Pemerintah kembali menggulirkan Program Bantuan Pangan Non Tunai (BPNT) pada tahun 2026 guna menjaga ketahanan pangan masyarakat. Masyarakat kini didorong untuk memastikan status kepesertaan mereka agar pemanfaatan bantuan pokok ini berjalan maksimal, seperti dilansir dari Bansos.
Akses informasi mengenai penerima manfaat kini lebih praktis karena dapat dilakukan secara daring melalui perangkat seluler. Inovasi digital ini memungkinkan warga memantau bantuan kapan saja tanpa perlu mendatangi kantor dinas terkait secara langsung.
Penyaluran bantuan ini dilakukan secara bertahap sepanjang tahun 2026. Pemerintah mengatur pembagian waktu pencairan yang disesuaikan dengan kebijakan pusat serta kesiapan administratif di masing-masing daerah.
| Tahap Penyaluran | Periode Bulan |
|---|---|
| Januari ÔÇô Maret | April ÔÇô Juni |
| Juli ÔÇô September | Oktober ÔÇô Desember |
Masyarakat perlu memperhatikan bahwa waktu pencairan dana di setiap wilayah dapat mengalami perbedaan. Pemantauan informasi secara berkala sangat disarankan agar penerima manfaat tidak terlewat jadwal distribusi bantuan di lokasi masing-masing.
Prosedur Cek Status Melalui Website Resmi
Pengecekan status kepesertaan dapat dilakukan melalui laman resmi yang disediakan oleh Kementerian Sosial. Layanan ini dapat diakses baik melalui peramban pada ponsel pintar maupun komputer dengan koneksi internet yang stabil.
Langkah pertama adalah mengunjungi alamat cekbansos.kemensos.go.id. Pengguna kemudian diminta memasukkan 16 digit Nomor Induk Kependudukan (NIK) sesuai dengan Kartu Tanda Penduduk untuk proses verifikasi identitas oleh sistem.
Setelah memasukkan NIK, pengguna wajib mengisi kode keamanan atau captcha yang muncul di layar. Tahap terakhir adalah menekan tombol "Cari Data" untuk memproses pencarian status bantuan dalam database nasional.
Hasil pencarian akan menampilkan detail informasi jika nama yang dicari terdaftar sebagai penerima. Informasi tersebut mencakup identitas nama, lokasi wilayah, jenis bantuan yang didapat, hingga periode penyaluran yang sedang berjalan.
Penggunaan Aplikasi Cek Bansos
Selain melalui situs web, masyarakat dapat memanfaatkan aplikasi resmi bernama "Cek Bansos". Platform ini dirancang untuk memberikan akses informasi secara real-time dan lebih fleksibel bagi pengguna mobile.

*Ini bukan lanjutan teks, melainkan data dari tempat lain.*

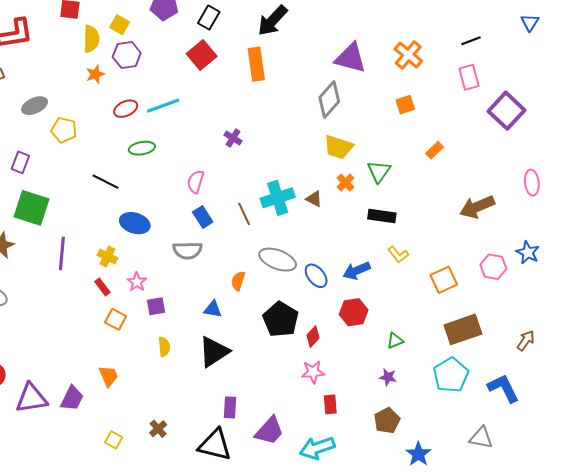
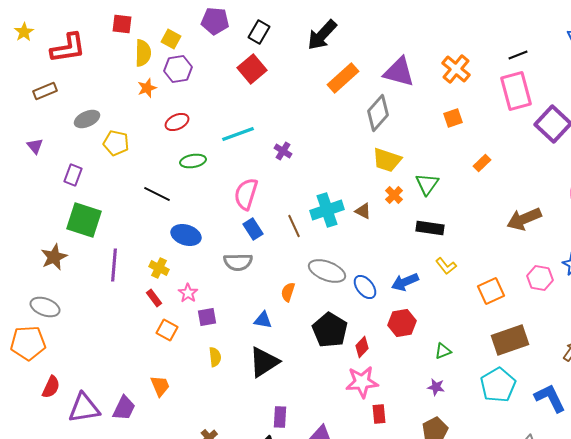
orange rectangle: (256, 64) -> (343, 78), moved, turned 56
pink rectangle: (469, 77) -> (516, 91), size x1.5
cyan line: (163, 106) -> (238, 134), moved
pink semicircle: (196, 182) -> (246, 194), size x1.4
pink star: (313, 372) -> (362, 382), size x1.4

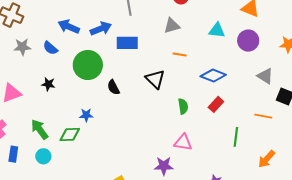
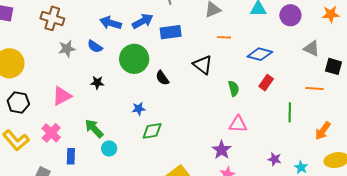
green diamond: (70, 135) -> (152, 131), moved
cyan circle: (43, 156) -> (109, 148), moved
purple star: (164, 166) -> (222, 150), turned -30

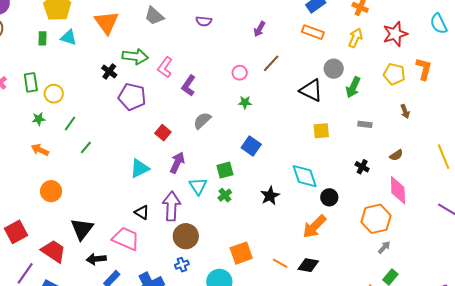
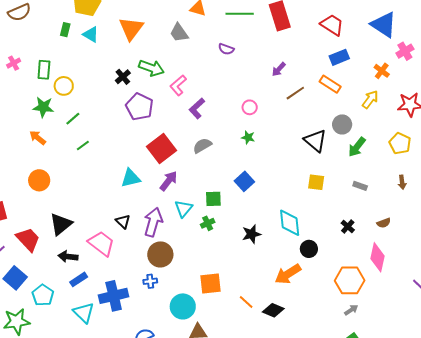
brown line: (271, 63) -> (295, 93), moved
green star: (39, 119) -> (43, 107), size x1.5
red square: (163, 133) -> (161, 148), size x1.8

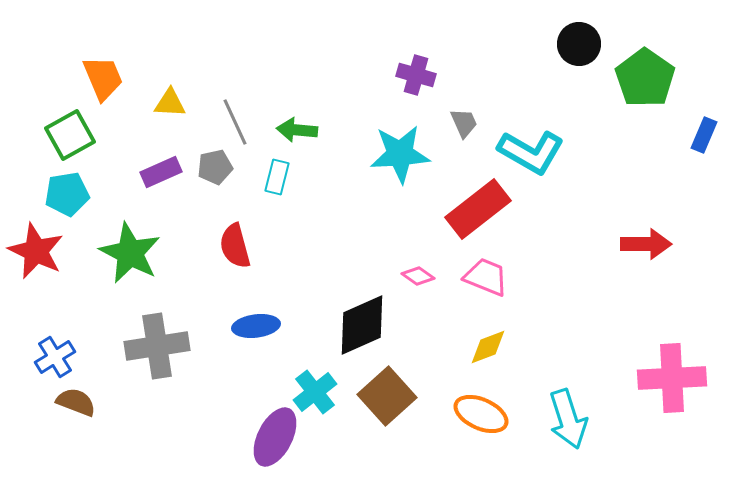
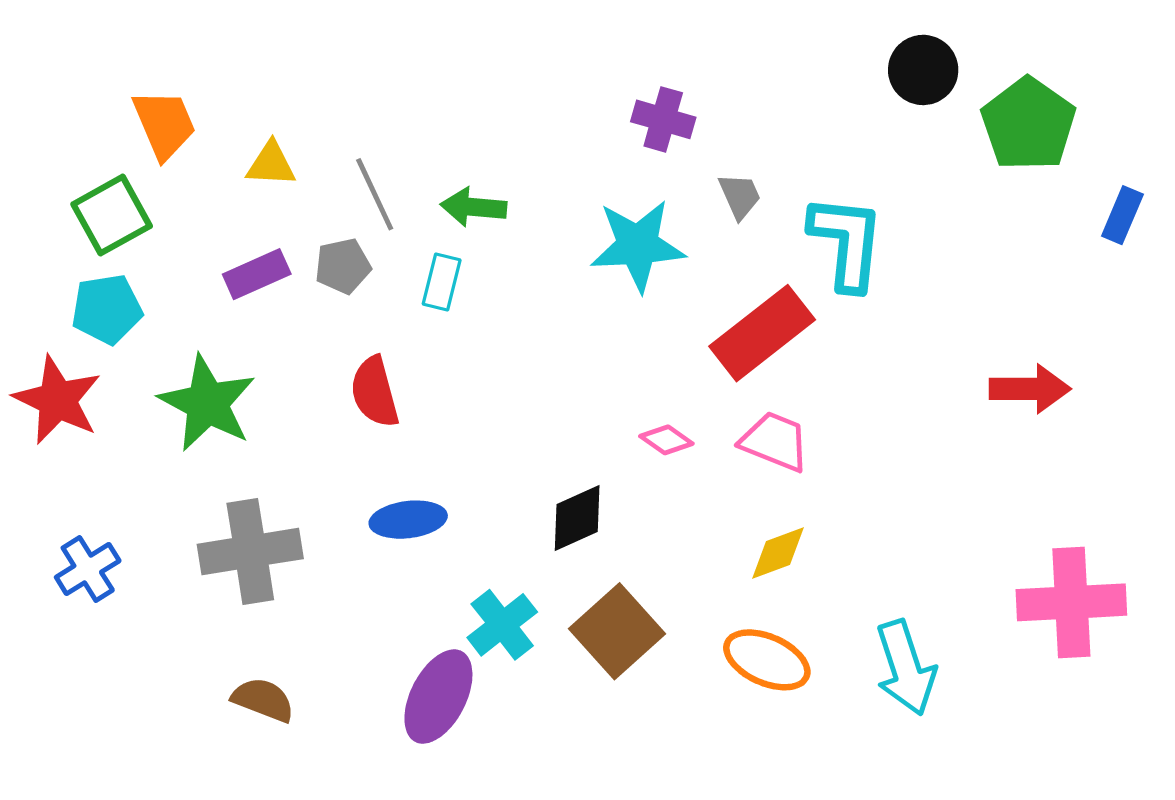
cyan L-shape: (531, 152) -> (847, 242), turned -114
black diamond: (362, 325) -> (577, 518), size x0.7
brown semicircle: (76, 402) -> (263, 700), moved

Pengguna dapat mengunduh aplikasi tersebut melalui penyedia layanan aplikasi resmi di ponsel. Bagi yang belum memiliki akun, proses registrasi diwajibkan dengan mengisi data NIK, nomor Kartu Keluarga, serta mengunggah foto KTP dan swafoto untuk keperluan validasi.
Setelah berhasil masuk ke dalam sistem, pengguna hanya perlu membuka menu profil untuk melihat data kepesertaan. Aplikasi ini akan menyajikan rincian status BPNT dan notifikasi pembaruan secara otomatis tanpa harus masuk melalui browser berkali-kali.

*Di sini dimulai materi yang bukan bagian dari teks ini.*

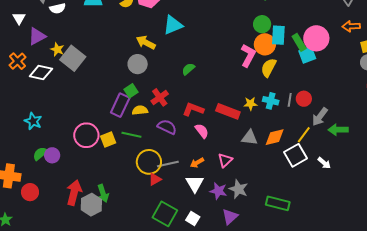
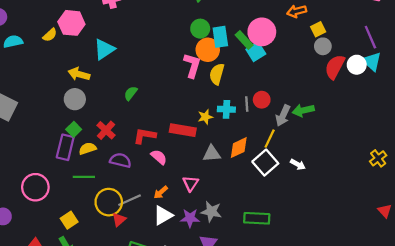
green arrow: (338, 130) -> (303, 110), moved
yellow square: (108, 140) -> (69, 220), moved
white triangle: (195, 184) -> (163, 215), turned 42

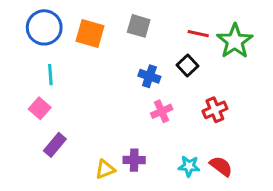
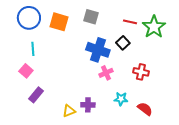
blue cross: (149, 76) -> (98, 50), size x1.6
red cross: (215, 110) -> (141, 72), turned 35
cyan star: (189, 166) -> (121, 99), moved

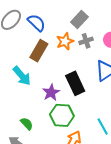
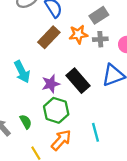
cyan arrow: (22, 76) -> (22, 72), moved
black rectangle: (75, 83) -> (78, 81), turned -30
green semicircle: (27, 124) -> (26, 122), moved

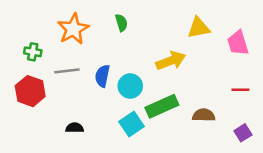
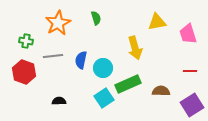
yellow arrow: (171, 61) -> (135, 48), turned 95
purple square: (243, 133) -> (192, 105), size x1.6

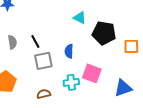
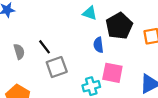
black pentagon: (104, 33) -> (119, 26), turned -30
blue semicircle: (69, 51) -> (98, 45), moved

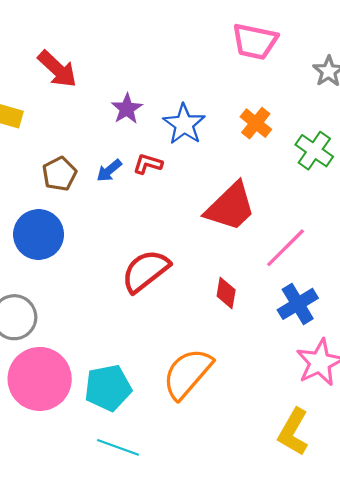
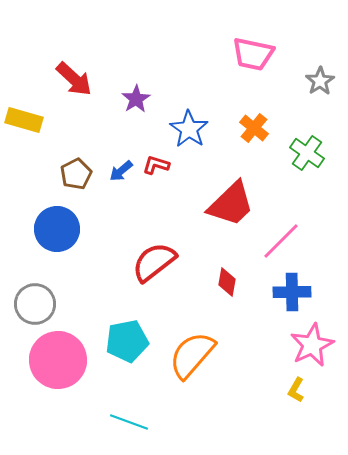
purple star: (127, 109) -> (136, 99), moved
blue cross: (298, 304) -> (292, 292), turned 30
cyan pentagon: (108, 388) -> (127, 341), moved
yellow L-shape: (293, 432) -> (296, 390), moved, size x0.6

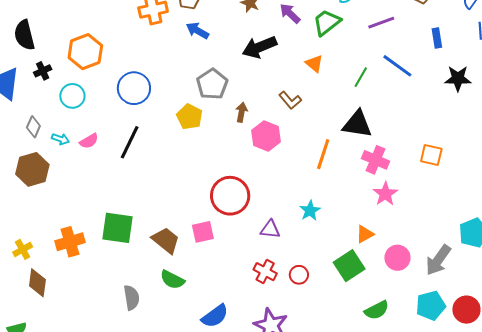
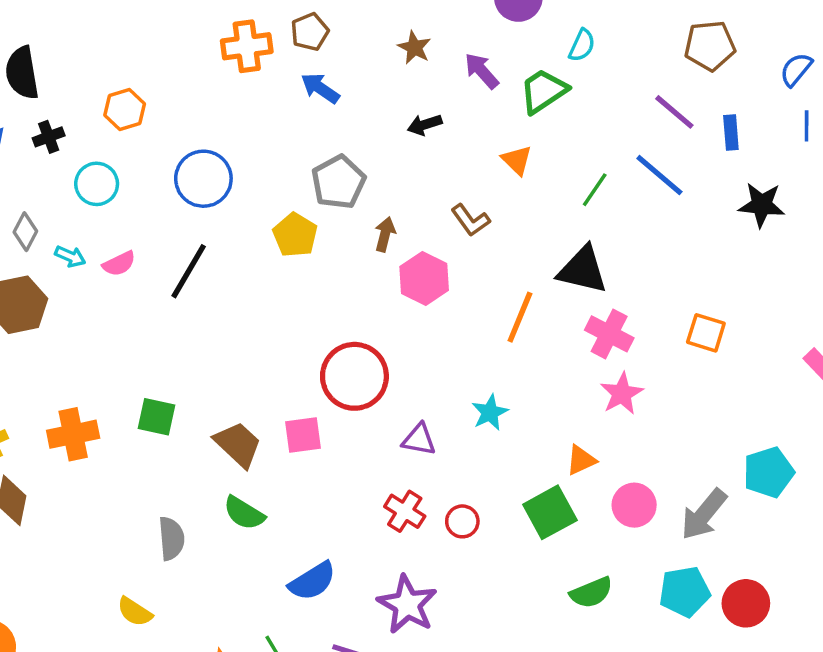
purple line: (381, 23) -> (674, 112), moved, turned 56
black arrow: (259, 47) -> (425, 125), size x0.6
orange hexagon: (85, 52) -> (125, 109), size x0.7
green square: (117, 228) -> (157, 417), size x0.7

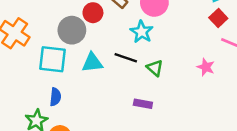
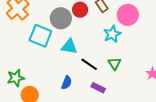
black line: (126, 58) -> (89, 64), moved
blue semicircle: (55, 97) -> (67, 83), moved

Detail Informasi yang Tersedia
Transparansi data menjadi prioritas dalam sistem pengecekan ini guna meminimalkan kesalahan informasi bagi masyarakat. Setiap pengecekan akan menyajikan data terperinci mengenai hak bantuan yang diterima oleh keluarga penerima manfaat.
Data yang akan muncul meliputi nama lengkap sesuai administrasi kependudukan dan wilayah administrasi penerima. Selain itu, sistem menunjukkan jenis bantuan seperti BPNT atau PKH, status keaktifan kepesertaan, serta tahap pencairan yang sedang berlangsung.
Kemensos melakukan pembaruan data secara rutin untuk memastikan bantuan tepat sasaran. Oleh karena itu, masyarakat diimbau untuk selalu memperbarui data kependudukan mereka di sistem administrasi agar tetap memenuhi syarat sebagai penerima sah.